O preço das baterias não caiu no ritmo previsto há alguns anos - o valor do kWh chegou até a subir em 2022 - e, por isso, torna-se essencial buscar alternativas.
Uma das opções que vem ganhando destaque são as baterias LFP (fosfato de ferro-lítio), cerca de 20% mais baratas do que as baterias NMC (níquel, manganês, cobalto). As duas são de íons de lítio, e a diferença de custo está nos materiais usados em sua composição.
Existe, porém, uma alternativa ainda mais econômica: as baterias de íons de sódio. Elas se diferenciam por não utilizarem lítio e, como o sódio é o sexto elemento mais abundante do planeta, conseguem ser de 10% a 20% mais baratas do que as LFP. Esse custo pode cair ainda mais caso a produção seja ampliada em larga escala.
Se as baterias de sódio podem ser tão mais baratas, por que ainda não as vemos nos carros elétricos? A principal explicação está na densidade energética, que é menor do que a das baterias LFP, que por sua vez também fica abaixo da das baterias NMC.
Agora, a empresa sueca Northvolt, uma das maiores fabricantes de baterias da Europa, afirma ter desenvolvido uma nova bateria de íons de sódio com densidade energética de 160 Wh/kg. Trata-se de um valor de referência nessa categoria e comparável ao das atuais baterias LFP.

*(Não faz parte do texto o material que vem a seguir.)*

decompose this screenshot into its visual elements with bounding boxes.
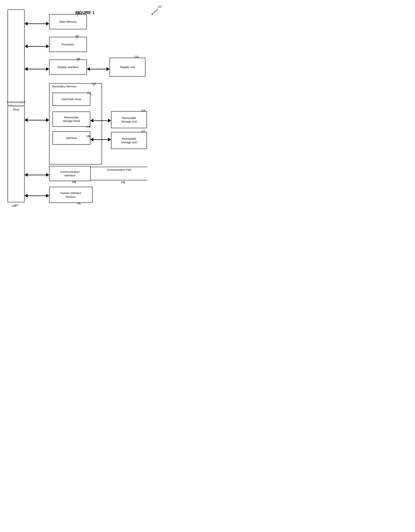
arrow-bus-displayinterface [25, 67, 49, 71]
arrow-interface-rsu2 [90, 138, 111, 142]
arrow-bus-hid [25, 194, 49, 198]
ref126-line-icon [122, 181, 129, 184]
interface-label: Interface [66, 136, 77, 140]
removable-storage-unit-1-label: RemovableStorage Unit [121, 116, 137, 124]
arrow-bus-mainmemory [25, 22, 49, 26]
communication-path-label: Communication Path [107, 168, 131, 171]
communication-interface-label: CommunicationInterface [60, 170, 80, 177]
removable-storage-drive-label: RemovableStorage Drive [63, 115, 80, 123]
ref-100: 100 [157, 5, 162, 8]
communication-interface-box: CommunicationInterface [49, 166, 91, 181]
removable-storage-unit-2-box: RemovableStorage Unit [111, 132, 147, 149]
figure-label: FIGURE 1 [75, 10, 94, 15]
comm-path-line-top [91, 167, 147, 167]
human-interface-devices-label: Human InterfaceDevices [60, 191, 81, 199]
ref108-line-icon [76, 59, 84, 62]
removable-storage-unit-2-label: RemovableStorage Unit [121, 137, 137, 144]
interface-box: Interface [53, 131, 90, 145]
svg-line-10 [88, 136, 91, 137]
svg-line-13 [123, 182, 125, 184]
ref124-line-icon [72, 180, 80, 184]
arrow-rsd-rsu1 [90, 119, 111, 123]
secondary-memory-label: Secondary Memory [52, 85, 76, 88]
display-interface-label: Display Interface [57, 65, 79, 69]
svg-line-12 [73, 181, 76, 183]
bus-label: CommunicationInfrastructure(Bus) [7, 100, 25, 112]
hard-disk-drive-label: Hard Disk Drive [61, 97, 81, 101]
svg-line-7 [90, 94, 92, 95]
display-unit-box: Display Unit [110, 58, 146, 76]
main-memory-label: Main Memory [59, 20, 77, 24]
arrow-bus-processor [25, 44, 49, 48]
display-unit-label: Display Unit [120, 65, 135, 69]
ref118-line-icon [142, 110, 150, 114]
ref114-line-icon [89, 93, 96, 96]
removable-storage-unit-1-box: RemovableStorage Unit [111, 111, 147, 128]
ref112-line-icon [92, 84, 100, 87]
ref107-line-icon [75, 36, 83, 40]
ref-102-label: 102 [12, 205, 16, 207]
arrow-bus-secondary [25, 118, 49, 122]
arrow-displayinterface-displayunit [87, 67, 110, 71]
bus-box: CommunicationInfrastructure(Bus) [8, 10, 25, 202]
svg-line-14 [78, 203, 81, 205]
processor-label: Processor [62, 43, 74, 46]
human-interface-devices-box: Human InterfaceDevices [49, 187, 92, 203]
arrow-bus-comminterface [25, 173, 49, 177]
ref110-line-icon [136, 57, 144, 60]
ref116-line-icon [87, 125, 92, 129]
ref122-line-icon [142, 131, 150, 135]
arrow-100-icon [150, 8, 159, 16]
svg-line-8 [88, 126, 91, 127]
ref130-line-icon [77, 202, 85, 206]
hard-disk-drive-box: Hard Disk Drive [53, 93, 90, 106]
comm-path-line-bottom [91, 180, 147, 180]
removable-storage-drive-box: RemovableStorage Drive [53, 112, 90, 127]
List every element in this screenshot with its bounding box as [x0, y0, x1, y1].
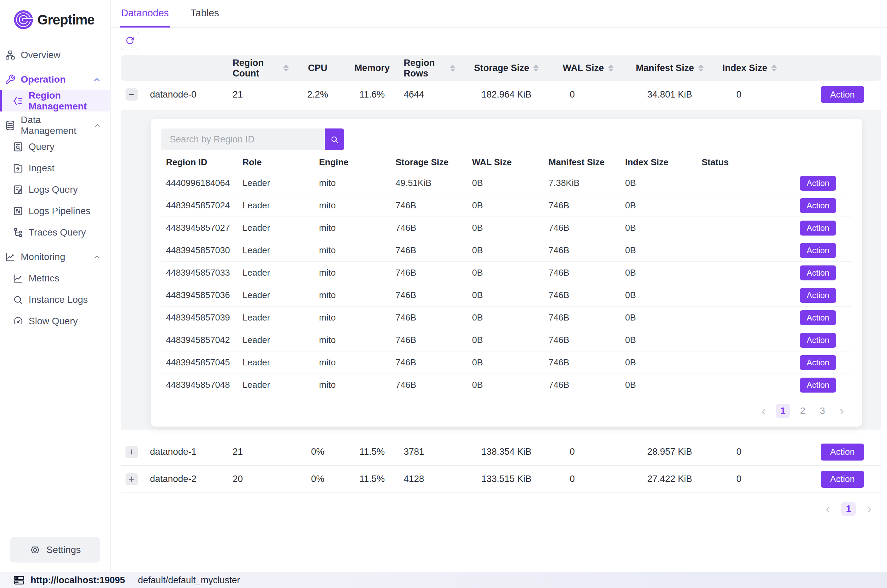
- sidebar-item-instance-logs[interactable]: Instance Logs: [0, 289, 110, 310]
- region-action-button[interactable]: Action: [800, 355, 836, 370]
- datanode-action-button[interactable]: Action: [821, 444, 864, 460]
- sidebar-item-label: Logs Query: [29, 184, 78, 195]
- manifest-size-value: 27.422 KiB: [619, 474, 721, 484]
- datanode-action-button[interactable]: Action: [821, 471, 864, 488]
- chevron-up-icon[interactable]: [93, 121, 101, 130]
- speedometer-icon: [13, 316, 24, 327]
- pagination-next-icon[interactable]: ›: [835, 405, 849, 417]
- sidebar-item-query[interactable]: Query: [0, 136, 110, 158]
- brand-logo: Greptime: [0, 0, 110, 31]
- role-value: Leader: [238, 312, 314, 323]
- sort-icon[interactable]: [608, 64, 613, 72]
- wal-size-value: 0B: [467, 223, 543, 233]
- sidebar-item-ingest[interactable]: Ingest: [0, 158, 110, 179]
- index-size-value: 0B: [620, 223, 696, 233]
- brand-name: Greptime: [38, 12, 95, 27]
- datanode-action-button[interactable]: Action: [821, 86, 864, 103]
- memory-value: 11.6%: [347, 89, 398, 100]
- region-id-value: 4483945857030: [161, 245, 238, 256]
- tabbar: Datanodes Tables: [111, 0, 887, 27]
- collapse-row-button[interactable]: −: [125, 88, 138, 100]
- index-size-value: 0B: [620, 335, 696, 345]
- sidebar-item-overview[interactable]: Overview: [0, 44, 110, 66]
- region-row: 4483945857042 Leader mito 746B 0B 746B 0…: [161, 329, 852, 351]
- index-size-value: 0B: [620, 245, 696, 256]
- role-value: Leader: [238, 357, 314, 368]
- expand-row-button[interactable]: +: [125, 473, 138, 485]
- server-url[interactable]: http://localhost:19095: [31, 575, 125, 586]
- pagination-prev-icon[interactable]: ‹: [757, 405, 770, 417]
- status-bar: http://localhost:19095 default/default_m…: [0, 572, 887, 588]
- sidebar-item-region-management[interactable]: Region Management: [0, 90, 110, 111]
- pagination-page-2[interactable]: 2: [795, 404, 810, 418]
- sort-icon[interactable]: [533, 64, 539, 72]
- sidebar-item-label: Region Management: [29, 90, 110, 112]
- sort-icon[interactable]: [698, 64, 704, 72]
- app-window: Greptime Overview Operation Region Manag…: [0, 0, 887, 588]
- chevron-up-icon[interactable]: [93, 252, 101, 261]
- manifest-size-value: 746B: [543, 335, 620, 345]
- sidebar-item-logs-pipelines[interactable]: Logs Pipelines: [0, 200, 110, 222]
- region-table-header: Region ID Role Engine Storage Size WAL S…: [161, 153, 852, 172]
- index-size-value: 0B: [620, 357, 696, 368]
- chart-line-icon: [13, 273, 24, 284]
- wal-size-value: 0B: [467, 290, 543, 300]
- sidebar-item-slow-query[interactable]: Slow Query: [0, 310, 110, 332]
- region-action-button[interactable]: Action: [800, 243, 836, 258]
- sidebar-item-traces-query[interactable]: Traces Query: [0, 222, 110, 243]
- manifest-size-value: 746B: [543, 245, 620, 256]
- tab-tables[interactable]: Tables: [189, 0, 220, 27]
- region-action-button[interactable]: Action: [800, 310, 836, 325]
- pagination-page-3[interactable]: 3: [815, 404, 830, 418]
- datanode-name: datanode-0: [143, 89, 221, 100]
- column-header-manifest-size: Manifest Size: [543, 157, 620, 168]
- sliders-icon: [13, 206, 24, 216]
- sidebar-item-monitoring[interactable]: Monitoring: [0, 246, 110, 267]
- pagination-page-1[interactable]: 1: [776, 404, 790, 418]
- sort-icon[interactable]: [450, 64, 456, 72]
- region-search-button[interactable]: [325, 129, 344, 150]
- role-value: Leader: [238, 380, 314, 390]
- column-header-region-id: Region ID: [161, 157, 238, 168]
- role-value: Leader: [238, 223, 314, 233]
- sort-icon[interactable]: [771, 64, 777, 72]
- sidebar-item-logs-query[interactable]: Logs Query: [0, 179, 110, 200]
- chevron-up-icon[interactable]: [93, 75, 101, 84]
- role-value: Leader: [238, 335, 314, 345]
- manifest-size-value: 7.38KiB: [543, 178, 620, 188]
- storage-size-value: 133.515 KiB: [456, 474, 558, 484]
- region-action-button[interactable]: Action: [800, 220, 836, 236]
- region-rows-value: 3781: [398, 447, 456, 457]
- sidebar-item-metrics[interactable]: Metrics: [0, 267, 110, 289]
- engine-value: mito: [314, 245, 391, 256]
- region-action-button[interactable]: Action: [800, 266, 836, 280]
- region-action-button[interactable]: Action: [800, 198, 836, 213]
- region-search-input[interactable]: [161, 129, 325, 150]
- expand-row-button[interactable]: +: [125, 446, 138, 458]
- region-action-button[interactable]: Action: [800, 378, 836, 393]
- storage-size-value: 746B: [391, 267, 467, 278]
- pagination-next-icon[interactable]: ›: [863, 502, 876, 515]
- pagination-prev-icon[interactable]: ‹: [821, 502, 834, 515]
- manifest-size-value: 746B: [543, 290, 620, 300]
- branch-icon: [13, 96, 24, 106]
- sidebar-item-data-management[interactable]: Data Management: [0, 114, 110, 136]
- manifest-size-value: 746B: [543, 223, 620, 233]
- region-action-button[interactable]: Action: [800, 288, 836, 303]
- refresh-button[interactable]: [121, 32, 139, 50]
- column-header-status: Status: [696, 157, 773, 168]
- region-action-button[interactable]: Action: [800, 333, 836, 348]
- cluster-name[interactable]: default/default_mycluster: [138, 575, 240, 586]
- region-rows-value: 4128: [398, 474, 456, 484]
- sort-icon[interactable]: [283, 64, 289, 72]
- sidebar-item-operation[interactable]: Operation: [0, 69, 110, 90]
- region-action-button[interactable]: Action: [800, 176, 836, 190]
- storage-size-value: 746B: [391, 357, 467, 368]
- settings-button[interactable]: Settings: [10, 537, 100, 562]
- column-header-wal-size: WAL Size: [558, 63, 619, 74]
- engine-value: mito: [314, 178, 391, 188]
- wal-size-value: 0: [558, 89, 619, 100]
- sidebar-item-label: Ingest: [29, 163, 54, 174]
- pagination-page-1[interactable]: 1: [842, 502, 856, 516]
- tab-datanodes[interactable]: Datanodes: [120, 0, 170, 27]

“(…) estou muito satisfeito por poder dizer que desenvolvemos uma tecnologia que permitirá (…) acelerar a transição energética. (…) este tipo de tecnologia de baterias é crucial para alcançar metas globais de sustentabilidade, tornando a eletrificação mais económica, sustentável e acessível no mundo.”
Peter Carlsson, CEO e cofundador da Northvolt
A Northvolt não está sozinha nessa corrida pelas baterias de sódio. As gigantes chinesas CATL e BYD também participam. A BYD, por exemplo, anunciou há poucos dias que construirá sua primeira fábrica de baterias de íons de sódio, com capacidade anual de 30 GWh.
Ainda assim, esse avanço da Northvolt é uma boa notícia para a Europa, que pode encontrar nas baterias de sódio e em sua produção local uma forma de reduzir a dependência crescente da China no fornecimento de baterias para os carros elétricos europeus.
Vantagens e desvantagens
As baterias de sódio funcionam exatamente da mesma maneira que qualquer outra bateria: existe um cátodo e um ânodo, e entre eles circulam íons de sódio (em vez de íons de lítio), gerando eletricidade.
No entanto, ao contrário das baterias NMC e LFP, essas baterias são mais seguras, mais baratas, mais sustentáveis e produzidas com minerais abundantes e regionais (ferro e sódio). Em contrapartida, o sódio é mais pesado que o lítio, o que, combinado com a menor densidade energética em geral, pode fazer com que os elétricos fiquem ainda mais pesados do que já são.
“A nossa tecnologia de iões de sódio oferece o desempenho necessário para permitir o armazenamento de energia com uma maior duração do que as baterias químicas alternativas, a um menor custo, abrindo assim novos caminhos para a implantação de geração de energia renovável.”
Peter Carlsson, CEO e cofundador da Northvolt
Devido ao custo mais baixo e à tolerância desse tipo de bateria a altas temperaturas, a Northvolt pretende levar essa tecnologia para outros mercados além do europeu, como África, Oriente Médio e Índia, e utilizá-la principalmente para armazenamento de eletricidade.
Veremos essa bateria de sódio chegar aos automóveis? Ela já pode ser usada em alguns tipos de veículos, mas provavelmente ainda não. A Northvolt afirma que a próxima geração desse tipo de bateria, que promete densidade energética maior, será mais adequada para carros.
Embora já seja uma das maiores fabricantes de baterias da Europa, a Northvolt foi fundada apenas em 2016, em Estocolmo, na Suécia. Atualmente, fornece baterias de íons de lítio para BMW, Scania, Volvo Cars e Grupo Volkswagen.